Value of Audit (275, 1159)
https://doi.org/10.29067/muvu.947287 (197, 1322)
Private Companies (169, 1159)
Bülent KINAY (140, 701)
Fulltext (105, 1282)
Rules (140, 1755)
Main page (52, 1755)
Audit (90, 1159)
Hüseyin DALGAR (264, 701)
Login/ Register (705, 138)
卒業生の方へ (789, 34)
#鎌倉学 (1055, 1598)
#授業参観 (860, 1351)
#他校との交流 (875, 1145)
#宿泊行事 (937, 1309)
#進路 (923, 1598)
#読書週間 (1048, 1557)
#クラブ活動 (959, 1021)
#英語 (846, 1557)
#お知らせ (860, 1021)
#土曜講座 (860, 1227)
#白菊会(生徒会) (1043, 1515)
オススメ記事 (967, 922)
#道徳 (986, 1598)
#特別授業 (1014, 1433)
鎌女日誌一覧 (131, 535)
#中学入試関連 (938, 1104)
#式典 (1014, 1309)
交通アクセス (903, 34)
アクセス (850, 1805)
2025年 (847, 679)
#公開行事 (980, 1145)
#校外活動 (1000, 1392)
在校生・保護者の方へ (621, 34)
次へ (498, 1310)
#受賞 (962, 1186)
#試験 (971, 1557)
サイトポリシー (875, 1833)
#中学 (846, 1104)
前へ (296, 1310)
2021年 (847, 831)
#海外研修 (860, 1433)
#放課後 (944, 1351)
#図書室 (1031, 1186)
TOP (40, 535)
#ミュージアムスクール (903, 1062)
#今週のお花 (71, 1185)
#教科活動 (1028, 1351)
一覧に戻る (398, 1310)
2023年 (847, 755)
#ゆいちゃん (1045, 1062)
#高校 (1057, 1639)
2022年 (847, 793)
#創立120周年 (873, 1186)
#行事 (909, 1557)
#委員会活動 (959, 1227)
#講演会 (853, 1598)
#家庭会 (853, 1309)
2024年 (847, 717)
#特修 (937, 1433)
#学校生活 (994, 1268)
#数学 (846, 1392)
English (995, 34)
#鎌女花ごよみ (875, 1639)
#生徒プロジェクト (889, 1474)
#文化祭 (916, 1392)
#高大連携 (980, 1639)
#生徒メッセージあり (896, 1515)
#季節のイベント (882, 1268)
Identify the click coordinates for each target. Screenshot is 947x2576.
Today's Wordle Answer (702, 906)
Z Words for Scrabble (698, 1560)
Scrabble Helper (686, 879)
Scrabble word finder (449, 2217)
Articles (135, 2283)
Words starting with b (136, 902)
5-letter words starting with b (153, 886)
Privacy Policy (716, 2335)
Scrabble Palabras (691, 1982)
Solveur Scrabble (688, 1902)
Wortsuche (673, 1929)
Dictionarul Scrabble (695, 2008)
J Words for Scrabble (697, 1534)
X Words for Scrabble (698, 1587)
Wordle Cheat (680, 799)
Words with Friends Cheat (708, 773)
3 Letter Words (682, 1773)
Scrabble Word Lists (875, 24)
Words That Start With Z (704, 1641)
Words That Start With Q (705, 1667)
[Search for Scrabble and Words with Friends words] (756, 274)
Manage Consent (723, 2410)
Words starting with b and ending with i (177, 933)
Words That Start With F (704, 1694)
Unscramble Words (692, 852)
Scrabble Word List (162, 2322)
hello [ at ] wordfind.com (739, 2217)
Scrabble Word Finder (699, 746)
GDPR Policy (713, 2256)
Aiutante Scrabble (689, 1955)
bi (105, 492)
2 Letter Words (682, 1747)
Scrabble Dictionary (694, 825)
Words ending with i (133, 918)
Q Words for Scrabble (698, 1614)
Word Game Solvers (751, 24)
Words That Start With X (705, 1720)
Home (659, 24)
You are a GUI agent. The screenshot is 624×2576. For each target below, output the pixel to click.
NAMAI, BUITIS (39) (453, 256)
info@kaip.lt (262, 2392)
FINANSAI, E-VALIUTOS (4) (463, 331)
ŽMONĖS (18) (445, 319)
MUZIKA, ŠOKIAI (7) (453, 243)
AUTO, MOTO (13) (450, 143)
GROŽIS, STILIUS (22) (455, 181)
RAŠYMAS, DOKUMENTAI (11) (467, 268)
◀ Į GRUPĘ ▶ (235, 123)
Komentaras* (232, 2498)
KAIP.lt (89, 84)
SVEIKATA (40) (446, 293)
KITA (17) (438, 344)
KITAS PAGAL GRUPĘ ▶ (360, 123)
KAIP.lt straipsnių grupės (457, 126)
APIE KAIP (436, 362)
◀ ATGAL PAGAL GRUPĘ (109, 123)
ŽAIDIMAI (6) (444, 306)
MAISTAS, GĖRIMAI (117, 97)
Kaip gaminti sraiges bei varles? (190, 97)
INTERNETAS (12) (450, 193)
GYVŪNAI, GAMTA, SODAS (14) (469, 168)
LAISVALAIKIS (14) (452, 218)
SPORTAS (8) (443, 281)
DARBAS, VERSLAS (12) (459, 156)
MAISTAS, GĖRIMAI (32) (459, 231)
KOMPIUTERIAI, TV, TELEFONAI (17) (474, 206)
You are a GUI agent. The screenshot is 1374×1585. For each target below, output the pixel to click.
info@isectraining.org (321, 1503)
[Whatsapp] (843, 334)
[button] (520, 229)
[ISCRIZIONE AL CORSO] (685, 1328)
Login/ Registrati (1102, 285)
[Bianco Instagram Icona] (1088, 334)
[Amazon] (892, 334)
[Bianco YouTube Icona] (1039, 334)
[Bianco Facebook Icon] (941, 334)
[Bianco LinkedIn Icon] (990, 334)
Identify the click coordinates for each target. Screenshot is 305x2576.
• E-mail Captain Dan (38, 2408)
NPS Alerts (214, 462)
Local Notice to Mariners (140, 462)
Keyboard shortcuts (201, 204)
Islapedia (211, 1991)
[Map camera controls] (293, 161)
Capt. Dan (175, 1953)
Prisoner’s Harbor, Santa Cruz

### Exercise requirements
Output every entry shown above, exactly.

### Answer to this exercise
Value of Audit (275, 1159)
https://doi.org/10.29067/muvu.947287 (197, 1322)
Private Companies (169, 1159)
Bülent KINAY (140, 701)
Fulltext (105, 1282)
Rules (140, 1755)
Main page (52, 1755)
Audit (90, 1159)
Hüseyin DALGAR (264, 701)
Login/ Register (705, 138)
卒業生の方へ (789, 34)
#鎌倉学 (1055, 1598)
#授業参観 (860, 1351)
#他校との交流 (875, 1145)
#宿泊行事 (937, 1309)
#進路 (923, 1598)
#読書週間 (1048, 1557)
#クラブ活動 (959, 1021)
#英語 (846, 1557)
#お知らせ (860, 1021)
#土曜講座 (860, 1227)
#白菊会(生徒会) (1043, 1515)
オススメ記事 (967, 922)
#道徳 (986, 1598)
#特別授業 (1014, 1433)
鎌女日誌一覧 (131, 535)
#中学入試関連 (938, 1104)
#式典 (1014, 1309)
交通アクセス (903, 34)
アクセス (850, 1805)
2025年 (847, 679)
#公開行事 (980, 1145)
#校外活動 (1000, 1392)
在校生・保護者の方へ (621, 34)
次へ (498, 1310)
#受賞 (962, 1186)
#試験 (971, 1557)
サイトポリシー (875, 1833)
#中学 (846, 1104)
前へ (296, 1310)
2021年 (847, 831)
#海外研修 (860, 1433)
#放課後 (944, 1351)
#図書室 (1031, 1186)
TOP (40, 535)
#ミュージアムスクール (903, 1062)
#今週のお花 (71, 1185)
#教科活動 (1028, 1351)
一覧に戻る (398, 1310)
2023年 (847, 755)
#ゆいちゃん (1045, 1062)
#高校 (1057, 1639)
2022年 (847, 793)
#創立120周年 (873, 1186)
#行事 (909, 1557)
#委員会活動 (959, 1227)
#講演会 (853, 1598)
#家庭会 (853, 1309)
2024年 (847, 717)
#特修 (937, 1433)
#学校生活 (994, 1268)
#数学 (846, 1392)
English (995, 34)
#鎌女花ごよみ (875, 1639)
#生徒プロジェクト (889, 1474)
#文化祭 (916, 1392)
#高大連携 (980, 1639)
#生徒メッセージあり (896, 1515)
#季節のイベント (882, 1268)
Identify the click coordinates for each target. Screenshot is 947x2576.
Today's Wordle Answer (702, 906)
Z Words for Scrabble (698, 1560)
Scrabble Helper (686, 879)
Scrabble word finder (449, 2217)
Articles (135, 2283)
Words starting with b (136, 902)
5-letter words starting with b (153, 886)
Privacy Policy (716, 2335)
Scrabble Palabras (691, 1982)
Solveur Scrabble (688, 1902)
Wortsuche (673, 1929)
Dictionarul Scrabble (695, 2008)
J Words for Scrabble (697, 1534)
X Words for Scrabble (698, 1587)
Wordle Cheat (680, 799)
Words with Friends Cheat (708, 773)
3 Letter Words (682, 1773)
Scrabble Word Lists (875, 24)
Words That Start With Z (704, 1641)
Words That Start With Q (705, 1667)
[Search for Scrabble and Words with Friends words] (756, 274)
Manage Consent (723, 2410)
Words starting with b and ending with i (177, 933)
Words That Start With F (704, 1694)
Unscramble Words (692, 852)
Scrabble Word List (162, 2322)
hello [ at ] wordfind.com (739, 2217)
Scrabble Word Finder (699, 746)
GDPR Policy (713, 2256)
Aiutante Scrabble (689, 1955)
bi (105, 492)
2 Letter Words (682, 1747)
Scrabble Dictionary (694, 825)
Words ending with i (133, 918)
Q Words for Scrabble (698, 1614)
Word Game Solvers (751, 24)
Words That Start With X (705, 1720)
Home (659, 24)
You are a GUI agent. The screenshot is 624×2576. For each target below, output the pixel to click.
NAMAI, BUITIS (39) (453, 256)
info@kaip.lt (262, 2392)
FINANSAI, E-VALIUTOS (4) (463, 331)
ŽMONĖS (18) (445, 319)
MUZIKA, ŠOKIAI (7) (453, 243)
AUTO, MOTO (13) (450, 143)
GROŽIS, STILIUS (22) (455, 181)
RAŠYMAS, DOKUMENTAI (11) (467, 268)
◀ Į GRUPĘ ▶ (235, 123)
Komentaras* (232, 2498)
KAIP.lt (89, 84)
SVEIKATA (40) (446, 293)
KITA (17) (438, 344)
KITAS PAGAL GRUPĘ ▶ (360, 123)
KAIP.lt straipsnių grupės (457, 126)
APIE KAIP (436, 362)
◀ ATGAL PAGAL GRUPĘ (109, 123)
ŽAIDIMAI (6) (444, 306)
MAISTAS, GĖRIMAI (117, 97)
Kaip gaminti sraiges bei varles? (190, 97)
INTERNETAS (12) (450, 193)
GYVŪNAI, GAMTA, SODAS (14) (469, 168)
LAISVALAIKIS (14) (452, 218)
SPORTAS (8) (443, 281)
DARBAS, VERSLAS (12) (459, 156)
MAISTAS, GĖRIMAI (32) (459, 231)
KOMPIUTERIAI, TV, TELEFONAI (17) (474, 206)
You are a GUI agent. The screenshot is 1374×1585. For each target below, output the pixel to click.
info@isectraining.org (321, 1503)
[Whatsapp] (843, 334)
[button] (520, 229)
[ISCRIZIONE AL CORSO] (685, 1328)
Login/ Registrati (1102, 285)
[Bianco Instagram Icona] (1088, 334)
[Amazon] (892, 334)
[Bianco YouTube Icona] (1039, 334)
[Bianco Facebook Icon] (941, 334)
[Bianco LinkedIn Icon] (990, 334)
Identify the click coordinates for each target. Screenshot is 305x2576.
• E-mail Captain Dan (38, 2408)
NPS Alerts (214, 462)
Local Notice to Mariners (140, 462)
Keyboard shortcuts (201, 204)
Islapedia (211, 1991)
[Map camera controls] (293, 161)
Capt. Dan (175, 1953)
Prisoner’s Harbor, Santa Cruz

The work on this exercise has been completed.